*** Supplied material Section Begins ***
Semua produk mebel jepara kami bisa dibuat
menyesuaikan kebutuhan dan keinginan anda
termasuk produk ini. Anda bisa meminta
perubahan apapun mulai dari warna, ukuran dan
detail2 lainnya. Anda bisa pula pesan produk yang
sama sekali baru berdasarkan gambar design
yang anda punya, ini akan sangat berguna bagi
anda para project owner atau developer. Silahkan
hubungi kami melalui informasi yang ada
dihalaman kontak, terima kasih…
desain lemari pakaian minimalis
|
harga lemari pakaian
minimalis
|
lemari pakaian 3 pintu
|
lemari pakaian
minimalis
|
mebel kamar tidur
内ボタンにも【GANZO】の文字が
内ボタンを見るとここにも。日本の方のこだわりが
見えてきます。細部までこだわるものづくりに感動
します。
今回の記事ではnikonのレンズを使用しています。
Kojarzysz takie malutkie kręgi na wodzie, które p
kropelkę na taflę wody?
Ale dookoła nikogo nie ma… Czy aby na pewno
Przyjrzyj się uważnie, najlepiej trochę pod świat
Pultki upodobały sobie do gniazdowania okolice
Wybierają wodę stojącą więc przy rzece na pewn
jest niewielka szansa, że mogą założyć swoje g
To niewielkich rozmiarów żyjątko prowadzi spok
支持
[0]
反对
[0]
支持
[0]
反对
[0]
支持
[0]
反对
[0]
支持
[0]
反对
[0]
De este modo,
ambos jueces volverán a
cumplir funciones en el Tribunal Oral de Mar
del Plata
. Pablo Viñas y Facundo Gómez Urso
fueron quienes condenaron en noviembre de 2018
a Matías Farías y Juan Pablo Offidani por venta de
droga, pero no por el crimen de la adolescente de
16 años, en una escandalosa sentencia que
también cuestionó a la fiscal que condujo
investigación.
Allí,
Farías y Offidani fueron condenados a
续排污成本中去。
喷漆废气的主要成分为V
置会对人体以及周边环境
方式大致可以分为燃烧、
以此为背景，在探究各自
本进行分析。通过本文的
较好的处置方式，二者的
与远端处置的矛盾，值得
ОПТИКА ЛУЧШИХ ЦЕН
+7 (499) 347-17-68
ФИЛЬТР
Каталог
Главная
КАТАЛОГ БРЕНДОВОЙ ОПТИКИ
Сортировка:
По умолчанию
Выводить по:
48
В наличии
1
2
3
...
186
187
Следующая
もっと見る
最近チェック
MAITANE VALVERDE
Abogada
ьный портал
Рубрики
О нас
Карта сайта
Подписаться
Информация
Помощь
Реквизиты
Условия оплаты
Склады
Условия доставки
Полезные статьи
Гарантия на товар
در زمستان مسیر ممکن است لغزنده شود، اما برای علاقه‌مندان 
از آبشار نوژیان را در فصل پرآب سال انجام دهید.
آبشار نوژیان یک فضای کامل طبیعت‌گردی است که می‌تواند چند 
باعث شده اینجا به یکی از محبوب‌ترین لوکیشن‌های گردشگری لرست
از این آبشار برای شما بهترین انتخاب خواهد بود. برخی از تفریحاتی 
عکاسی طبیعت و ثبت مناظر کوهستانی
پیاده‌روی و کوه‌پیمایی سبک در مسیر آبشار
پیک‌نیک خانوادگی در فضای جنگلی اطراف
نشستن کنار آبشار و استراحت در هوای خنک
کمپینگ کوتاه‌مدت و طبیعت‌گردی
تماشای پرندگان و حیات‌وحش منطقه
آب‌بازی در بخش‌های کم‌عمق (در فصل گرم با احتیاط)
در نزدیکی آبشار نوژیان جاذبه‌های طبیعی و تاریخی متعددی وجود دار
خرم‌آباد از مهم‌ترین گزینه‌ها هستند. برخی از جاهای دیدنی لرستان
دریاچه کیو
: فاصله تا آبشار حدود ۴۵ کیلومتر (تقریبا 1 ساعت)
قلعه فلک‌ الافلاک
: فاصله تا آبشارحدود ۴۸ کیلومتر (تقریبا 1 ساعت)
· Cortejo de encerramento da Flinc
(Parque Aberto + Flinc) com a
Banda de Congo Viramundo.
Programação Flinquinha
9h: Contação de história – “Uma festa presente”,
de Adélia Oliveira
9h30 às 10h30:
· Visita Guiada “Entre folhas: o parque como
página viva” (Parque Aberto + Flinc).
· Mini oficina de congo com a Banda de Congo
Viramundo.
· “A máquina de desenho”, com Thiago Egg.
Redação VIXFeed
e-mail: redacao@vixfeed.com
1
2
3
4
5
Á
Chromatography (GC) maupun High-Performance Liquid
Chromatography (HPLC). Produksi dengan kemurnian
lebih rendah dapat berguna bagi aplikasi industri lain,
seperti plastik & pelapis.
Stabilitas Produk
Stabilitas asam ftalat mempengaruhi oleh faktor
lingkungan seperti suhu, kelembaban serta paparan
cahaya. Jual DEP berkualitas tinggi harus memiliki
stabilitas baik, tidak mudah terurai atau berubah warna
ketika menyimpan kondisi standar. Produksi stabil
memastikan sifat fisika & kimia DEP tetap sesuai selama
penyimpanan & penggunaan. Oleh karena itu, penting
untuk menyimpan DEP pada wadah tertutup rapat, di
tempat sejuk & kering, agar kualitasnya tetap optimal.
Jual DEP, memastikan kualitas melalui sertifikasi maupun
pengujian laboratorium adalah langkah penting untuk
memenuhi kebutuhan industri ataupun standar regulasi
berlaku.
*** Supplied material Section Ends ***
Work request: Going through the records, work out how many lines contain the word "Banda". Please answer with the number only.

Solution to this problem: 2